Aunque Soto Jiménez reconoce que, visto desde hoy, se trató de una "anomalía institucional", insiste en que respondió a otra anomalía mayor: el riesgo de desconocer el voto ciudadano. Entre los protagonistas destacan Manuel Ernesto Polanco Salvador, José González Ramírez, Jorge Zorrilla Ozuna, Eurípides Uribe Peguero y otros coroneles comprometidos con la defensa de la institucionalidad democrática.
El libro no solo narra el episodio en sí, sino también lo que vino después. Varios de esos oficiales alcanzaron posiciones de mando y desde allí impulsaron reformas para la profesionalización y despolitización de las Fuerzas Armadas.

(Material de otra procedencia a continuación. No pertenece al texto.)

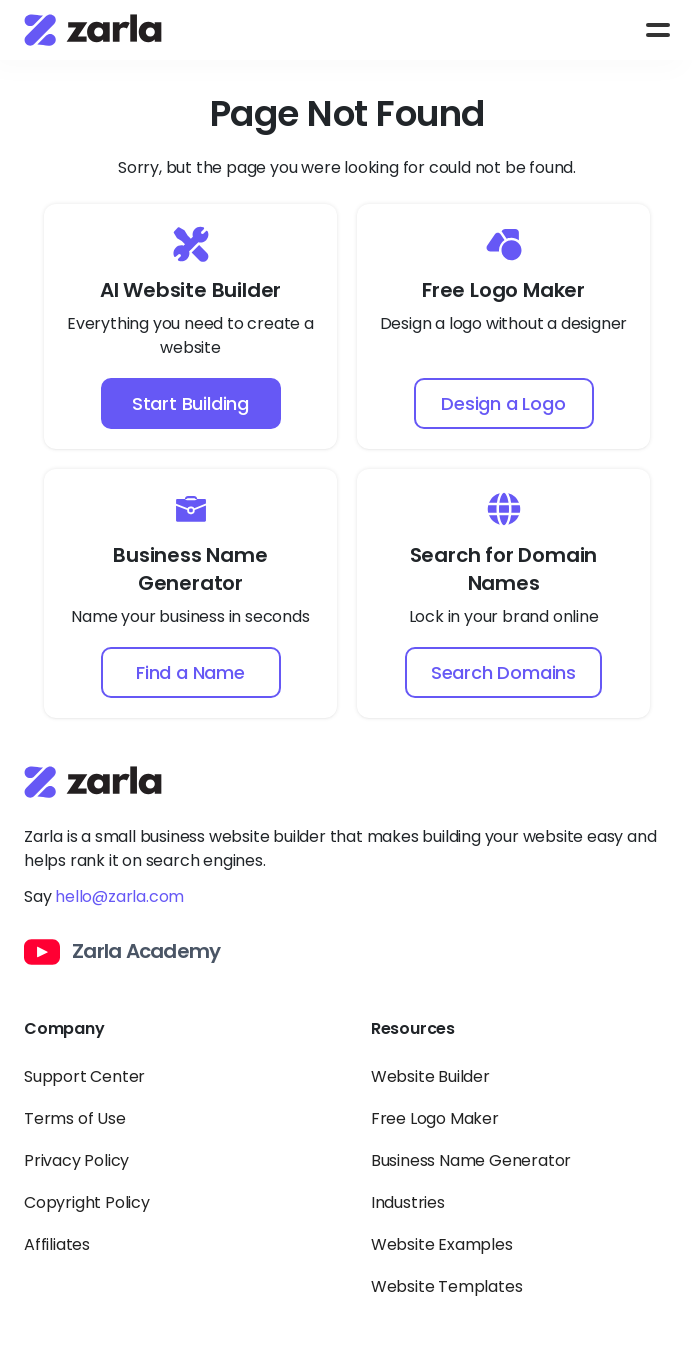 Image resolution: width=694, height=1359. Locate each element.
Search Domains (503, 672)
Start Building (190, 403)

Según explica Soto Jiménez, se diseñó un plan integral de institucionalidad que sirvió de base para decisiones adoptadas en el gobierno de Hipólito Mejía (2000-2004) y que, asegura, fue continuado por administraciones posteriores, incluyendo la de Leonel Fernández (2004-2012).
"El gran legado no es el grupo en sí, sino lo que se construyó después: unas Fuerzas Armadas más institucionales, subordinadas al poder civil y alejadas de la política", resume el autor.
Hoy, más de tres décadas después,…
Hoy, más de tres décadas después, Soto Jiménez evalúa que la construcción de la democracia comenzó décadas atrás a partir de la caída de la dictadura de Rafael Leónidas Trujillo. Al analizar la democracia dominicana hoy, el escritor evita hablar de "si la tenemos o no", más bien la describe como un proceso en desarrollo. "Hemos avanzado mucho.
Es una democracia en construcción", afirma. Sin embargo, advierte que el mayor riesgo es el retroceso. "No podemos permitir que la democracia involucione.
Ha costado demasiado llegar hasta aquí", advierte.
Ante esto, llega una pregunta obligada: ¿qué rol deben jugar los partidos políticos para proteger la democracia y el país? Su análisis es claro: "El interés nacional debe estar por encima de cualquier interés particular. Las organizaciones políticas deben fortalecer el Estado de derecho, evitar prácticas que generen desigualdades y actuar con responsabilidad institucional".
Al mismo tiempo, coloca al ciudadano en el centro del sistema. "Hoy el principal actor político es el ciudadano consciente de sus derechos y deberes", insiste. Y enfatiza que la democracia no puede estar limitada a un concepto formal.
Debe traducirse en bienestar.
Frente a tensiones globales y escenarios de incertidumbre, el exministro apuesta por el fortalecimiento del sistema democrático. "La democracia no se debilita con más democracia, se fortalece. Se cura con más democracia", resume.
Expresa que los integrantes de "Los muchachos de la democracia" hoy están dispersos en distintas corrientes políticas, lo que, a su juicio, confirma que nunca "respondieron a intereses partidarios". José Miguel Soto Jiménez le dedica el libro al líder que apostó a la preservación de la democracia, José Francisco Peña Gómez, a quien cita así: "Al doctor Peña Gómez, a los 27 años de su partida, ‘porque la muerte no releva a los hombres del compromiso con la amistad’".